Par ainsi, la Sévère avait son argent placé à bonne hypothèque sur sa propre terre, et à beaux intérêts. Mais elle n’en tenait pas moins sous sa griffe la succession de Cadet Blanchet, parce qu’elle l’avait si bien conduit qu’il s’était engagé pour les acquéreurs de ses terres et qu’il était resté caution pour eux du paiement.
En voyant toute cette manigance, François pourpensait au moyen de ravoir les terres à bon marché sans ruiner personne, et de jouer un bon tour à la Sévère et à sa clique en faisant manquer leur spéculation.

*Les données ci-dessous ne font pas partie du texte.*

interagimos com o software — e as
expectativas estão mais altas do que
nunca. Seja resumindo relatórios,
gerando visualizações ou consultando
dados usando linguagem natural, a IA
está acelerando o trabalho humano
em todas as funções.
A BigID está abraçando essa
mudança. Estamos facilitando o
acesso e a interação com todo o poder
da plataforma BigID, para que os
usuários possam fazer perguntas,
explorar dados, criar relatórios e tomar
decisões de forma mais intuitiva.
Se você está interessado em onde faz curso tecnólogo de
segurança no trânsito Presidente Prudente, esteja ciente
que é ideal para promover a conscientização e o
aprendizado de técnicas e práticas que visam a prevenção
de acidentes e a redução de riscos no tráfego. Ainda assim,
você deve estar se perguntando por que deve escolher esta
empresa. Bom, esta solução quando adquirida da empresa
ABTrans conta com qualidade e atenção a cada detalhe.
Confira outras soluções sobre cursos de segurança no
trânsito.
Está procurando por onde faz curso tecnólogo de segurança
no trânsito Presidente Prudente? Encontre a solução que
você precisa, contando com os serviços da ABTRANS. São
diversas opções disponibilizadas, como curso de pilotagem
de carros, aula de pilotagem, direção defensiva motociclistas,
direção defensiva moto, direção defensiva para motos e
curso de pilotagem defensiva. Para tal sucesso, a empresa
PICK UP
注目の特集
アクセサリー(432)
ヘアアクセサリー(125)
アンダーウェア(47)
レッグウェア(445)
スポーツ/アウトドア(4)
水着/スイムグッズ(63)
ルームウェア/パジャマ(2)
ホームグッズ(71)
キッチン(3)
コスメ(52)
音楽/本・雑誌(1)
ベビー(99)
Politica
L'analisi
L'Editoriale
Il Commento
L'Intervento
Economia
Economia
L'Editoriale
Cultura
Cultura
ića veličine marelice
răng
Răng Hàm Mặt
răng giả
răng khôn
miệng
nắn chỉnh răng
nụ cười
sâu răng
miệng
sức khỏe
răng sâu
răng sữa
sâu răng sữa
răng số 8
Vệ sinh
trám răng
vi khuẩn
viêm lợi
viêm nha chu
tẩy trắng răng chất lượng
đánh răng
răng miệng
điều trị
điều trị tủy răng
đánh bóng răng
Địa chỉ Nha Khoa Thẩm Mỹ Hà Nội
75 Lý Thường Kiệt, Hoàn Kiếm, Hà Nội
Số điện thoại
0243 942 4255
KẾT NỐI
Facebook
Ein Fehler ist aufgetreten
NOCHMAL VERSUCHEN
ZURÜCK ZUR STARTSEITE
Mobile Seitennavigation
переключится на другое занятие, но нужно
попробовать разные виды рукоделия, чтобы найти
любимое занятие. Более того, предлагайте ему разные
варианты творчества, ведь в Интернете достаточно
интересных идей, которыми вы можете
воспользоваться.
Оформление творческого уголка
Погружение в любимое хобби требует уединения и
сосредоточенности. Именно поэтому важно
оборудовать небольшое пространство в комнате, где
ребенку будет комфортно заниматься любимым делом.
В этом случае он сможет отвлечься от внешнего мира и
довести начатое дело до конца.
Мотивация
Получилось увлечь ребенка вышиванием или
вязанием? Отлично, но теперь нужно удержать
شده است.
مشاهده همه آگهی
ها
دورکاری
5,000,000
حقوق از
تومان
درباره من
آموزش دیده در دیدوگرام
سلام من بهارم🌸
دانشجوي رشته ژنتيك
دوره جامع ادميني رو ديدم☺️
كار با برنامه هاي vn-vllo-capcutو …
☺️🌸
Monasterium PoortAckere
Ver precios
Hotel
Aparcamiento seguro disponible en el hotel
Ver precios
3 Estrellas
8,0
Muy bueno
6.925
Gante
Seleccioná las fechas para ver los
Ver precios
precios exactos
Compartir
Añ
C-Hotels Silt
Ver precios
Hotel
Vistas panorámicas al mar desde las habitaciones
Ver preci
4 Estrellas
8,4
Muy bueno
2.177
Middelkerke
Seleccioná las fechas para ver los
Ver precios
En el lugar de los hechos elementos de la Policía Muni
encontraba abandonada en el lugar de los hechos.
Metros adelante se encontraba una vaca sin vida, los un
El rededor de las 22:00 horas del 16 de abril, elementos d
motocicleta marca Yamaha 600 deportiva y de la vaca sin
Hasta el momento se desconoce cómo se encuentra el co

La chose n’était point aisée. Il avait de l’argent en suffisance pour ravoir quasiment le tout au prix de vente. La Sévère ni personne ne pouvait refuser le remboursement; ceux qui avaient acheté avaient tous profit à revendre bien vite et à se débarrasser de leur ruine à venir; car je vous le dis, jeunes et vieux à qui je parle, une terre achetée à crédit, c’est une patente de cherche-pain pour vos vieux jours. Mais j’aurai beau vous le dire, vous n’en aurez pas moins la maladie achetouère. Personne ne peut voir au soleil la fumée d’un sillon labouré sans avoir la chaude fièvre d’en être le seigneur. Et voilà ce que François redoutait fort: c’est cette chaude fièvre du paysan qui ne veut pas se départir de sa glèbe.

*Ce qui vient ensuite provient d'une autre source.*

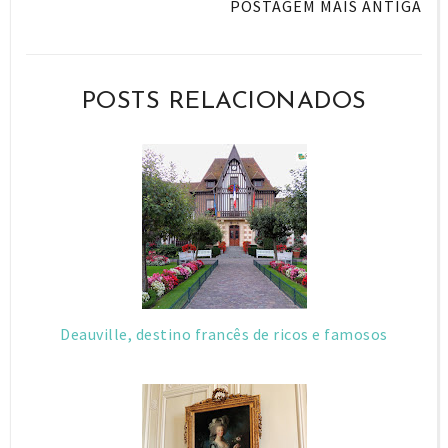
i
F
G
POSTAGEM MAIS ANTIGA
s
a
o
c
o
e
g
POSTS RELACIONADOS
b
l
o
e
o
P
k
l
u
s
Deauville, destino francês de ricos e famosos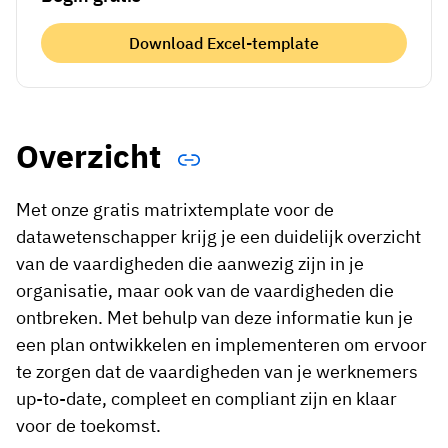
Download Excel-template
Overzicht
Met onze gratis matrixtemplate voor de
datawetenschapper krijg je een duidelijk overzicht
van de vaardigheden die aanwezig zijn in je
organisatie, maar ook van de vaardigheden die
ontbreken. Met behulp van deze informatie kun je
een plan ontwikkelen en implementeren om ervoor
te zorgen dat de vaardigheden van je werknemers
up-to-date, compleet en compliant zijn en klaar
voor de toekomst.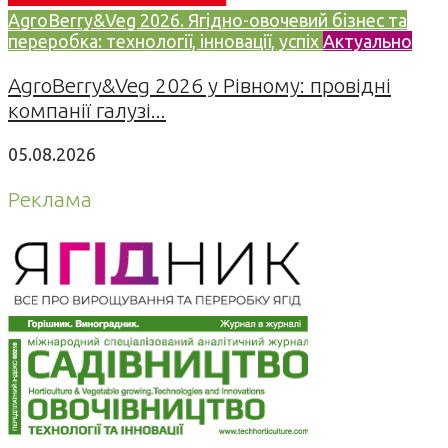
AgroBerry&Veg 2026. Ягідно-овочевий бізнес та
переробка: технології, інновації, успіх
Актуально
AgroBerry&Veg 2026 у Рівному: провідні
компанії галузі...
05.08.2026
Реклама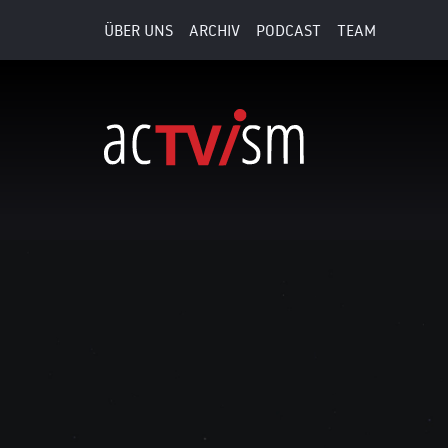
ÜBER UNS
ARCHIV
PODCAST
TEAM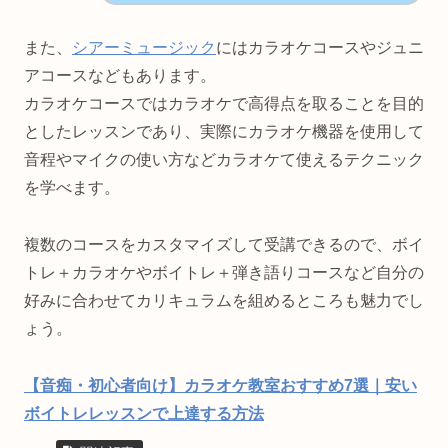
また、
シアーミュージック
にはカラオケコースやジュニ
アコースなどもあります。
カラオケコースではカラオケで高得点を取ることを目的
としたレッスンであり、実際にカラオケ機器を使用して
音程やマイクの使い方などカラオケて使えるテクニック
を学べます。
複数のコースをカスタマイズして受講できるので、ボイ
トレ＋カラオケやボイトレ＋弾き語りコースなど自分の
好みに合わせてカリキュラムを組めるところも魅力でし
ょう。
【音痴・初心者向け】カラオケ教室おすすめ7選｜安い
ボイトレレッスンで上達する方法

Connaissez-vous ça, la glèbe, enfants? Il a été un temps où l’on en parlait grandement dans nos paroisses. On disait que les anciens seigneurs nous avaient attachés à cela pour nous faire périr à force de suer, mais que la Révolution avait coupé le câble et que nous ne tirions plus comme des bœufs à la charrue du maître; la vérité est que nous nous sommes liés nous-mêmes à notre propre areau et que nous n’y suons pas moins, et que nous y périssons tout de même.

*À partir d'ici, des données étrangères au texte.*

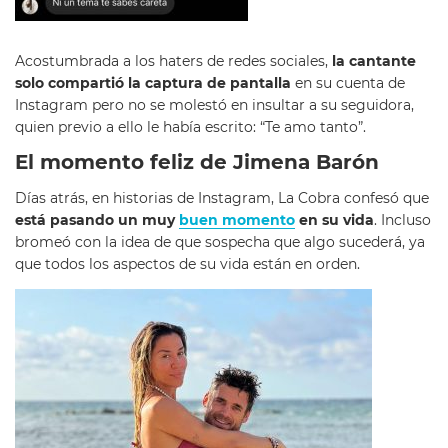
Acostumbrada a los haters de redes sociales,
la cantante
solo compartió la captura de pantalla
en su cuenta de
Instagram pero no se molestó en insultar a su seguidora,
quien previo a ello le había escrito: “Te amo tanto”.
El momento feliz de Jimena Barón
Días atrás, en historias de Instagram, La Cobra confesó que
está pasando un muy
buen momento
en su vida
. Incluso
bromeó con la idea de que sospecha que algo sucederá, ya
que todos los aspectos de su vida están en orden.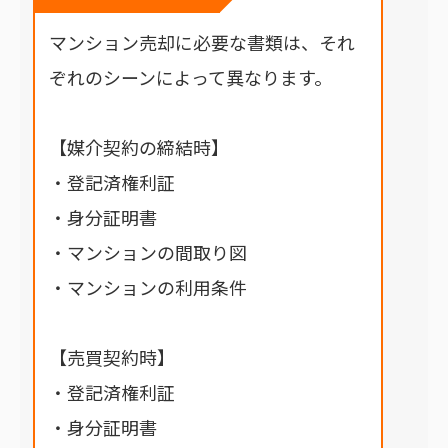
マンション売却に必要な書類は、それ
ぞれのシーンによって異なります。
【媒介契約の締結時】
・登記済権利証
・身分証明書
・マンションの間取り図
・マンションの利用条件
【売買契約時】
・登記済権利証
・身分証明書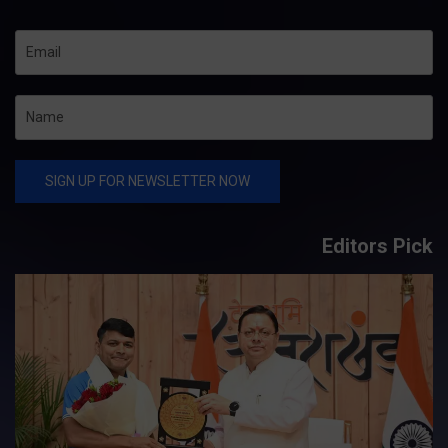
Editors Pick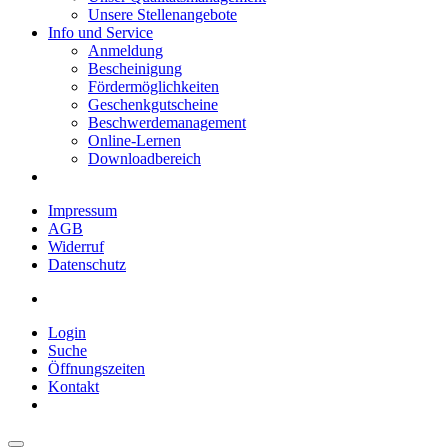
Unsere Stellenangebote
Info und Service
Anmeldung
Bescheinigung
Fördermöglichkeiten
Geschenkgutscheine
Beschwerdemanagement
Online-Lernen
Downloadbereich
Impressum
AGB
Widerruf
Datenschutz
Login
Suche
Öffnungszeiten
Kontakt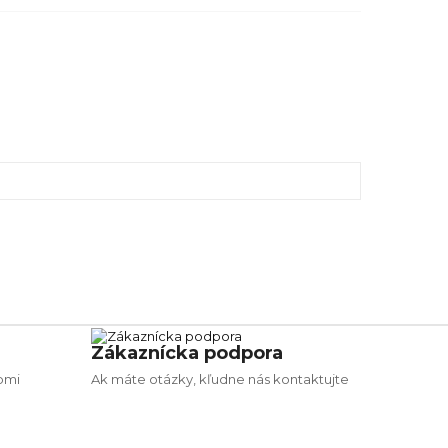
Zákaznícka podpora
bmi
Ak máte otázky, kľudne nás kontaktujte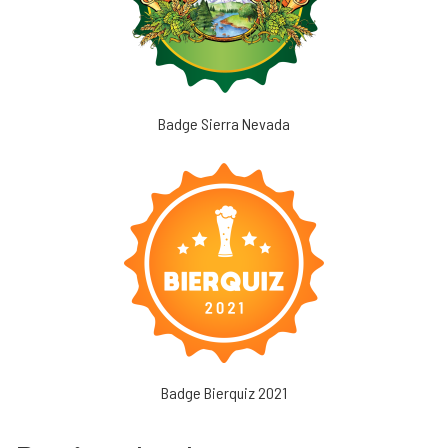
Badge Sierra Nevada
Badge Bierquiz 2021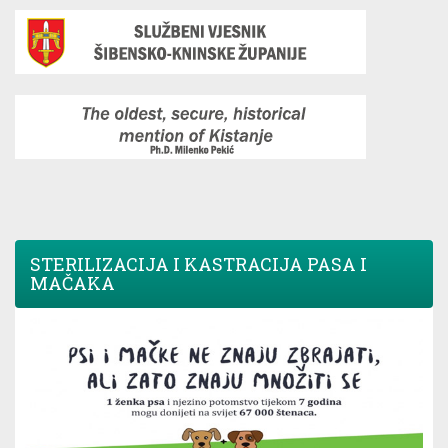
STERILIZACIJA I KASTRACIJA PASA I
MAČAKA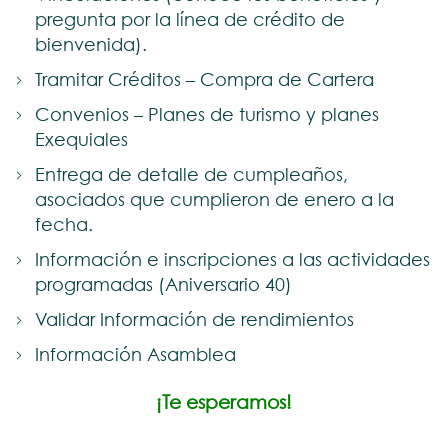
pregunta por la línea de crédito de
bienvenida).
Tramitar Créditos – Compra de Cartera
Convenios – Planes de turismo y planes
Exequiales
Entrega de detalle de cumpleaños,
asociados que cumplieron de enero a la
fecha.
Información e inscripciones a las actividades
programadas (Aniversario 40)
Validar Información de rendimientos
Información Asamblea
¡Te esperamos!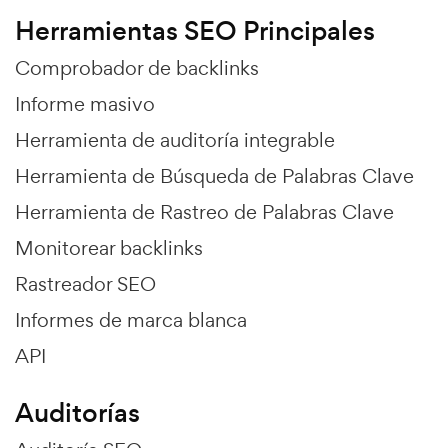
Herramientas SEO Principales
Comprobador de backlinks
Informe masivo
Herramienta de auditoría integrable
Herramienta de Búsqueda de Palabras Clave
Herramienta de Rastreo de Palabras Clave
Monitorear backlinks
Rastreador SEO
Informes de marca blanca
API
Auditorías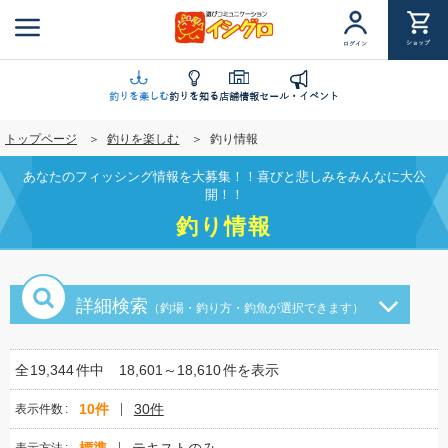
メ
イ
ショップ
ログイン
ン
コ
ン
釣りを楽しむ
釣りを知る
店舗情報
セール・イベント
テ
トップページ
釣りを楽しむ
釣り情報
ン
ツ
あなたのフィッシング情報を大募集！！喜びと悲しみをみんなに大公
に
開！！
移
釣り情報
動
詳細検索
（釣場・釣り方・釣魚が選択できます）
全
19,344
件中
18,601～18,610
件を表示
10件
30件
表示件数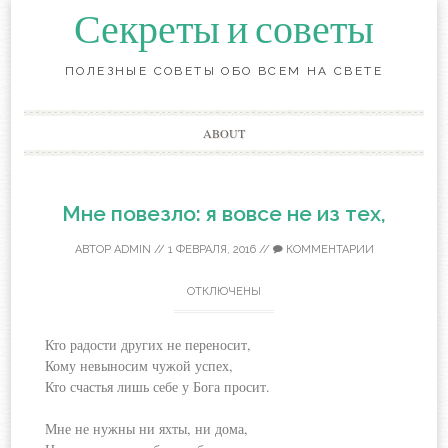
Секреты и советы
ПОЛЕЗНЫЕ СОВЕТЫ ОБО ВСЕМ НА СВЕТЕ
Перейти
ABOUT
к
содержанию
Мне повезло: я вовсе не из тех,
АВТОР
ADMIN
//
1 ФЕВРАЛЯ, 2016
//
КОММЕНТАРИИ
ОТКЛЮЧЕНЫ
Кто радости других не переносит,
Кому невыносим чужой успех,
Кто счастья лишь себе у Бога просит.
Мне не нужны ни яхты, ни дома,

Le remède, à ce que prétendent les bourgeois de chez nous, serait de n’avoir jamais besoin ni envie de rien. Et dimanche passé je fis réponse à un qui me prêchait ça très bien, que si nous pouvions être assez raisonnables, nous autres petites gens, pour ne jamais manger, toujours travailler, point dormir, et boire de la belle eau clairette, encore si les grenouilles ne s’en fâchaient point, nous arriverions à une belle épargne, et on nous trouverait sages et gentils à grand’plantée de compliments.
Suivant la chose comme vous et moi, François le champi se tabustait beaucoup la cervelle pour trouver le moyen par où décider les acheteurs à lui revendre. Et celui qu’il trouva à la parfin, ce fut de leur couler dans l’oreille un beau petit mensonge, comme quoi la Sévère avait l’air, plus que la chanson, d’être riche; qu’elle avait plus de dettes qu’il n’y a de trous dans un crible, et qu’au premier beau matin ses créanciers allaient faire saisie sur toutes ses créances comme sur tout son avoir. Il leur dirait la chose en confidence, et quand il les aurait bien épeurés, il ferait agir Madeleine Blanchet avec son argent à lui pour ravoir les terres au prix de vente.